Work request >>
Retype the records below exactly as they stand, omitting the pictures.

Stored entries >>
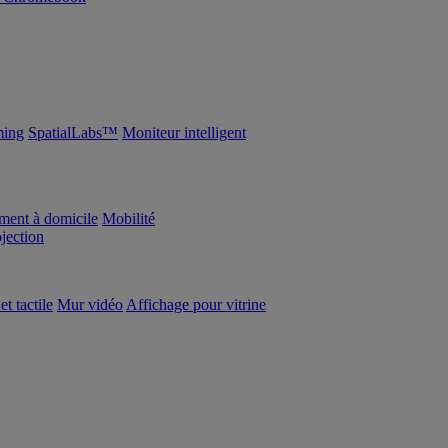
ing
SpatialLabs™
Moniteur intelligent
ement à domicile
Mobilité
ojection
et tactile
Mur vidéo
Affichage pour vitrine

Task answer >>
ing
SpatialLabs™
Moniteur intelligent
ement à domicile
Mobilité
ojection
et tactile
Mur vidéo
Affichage pour vitrine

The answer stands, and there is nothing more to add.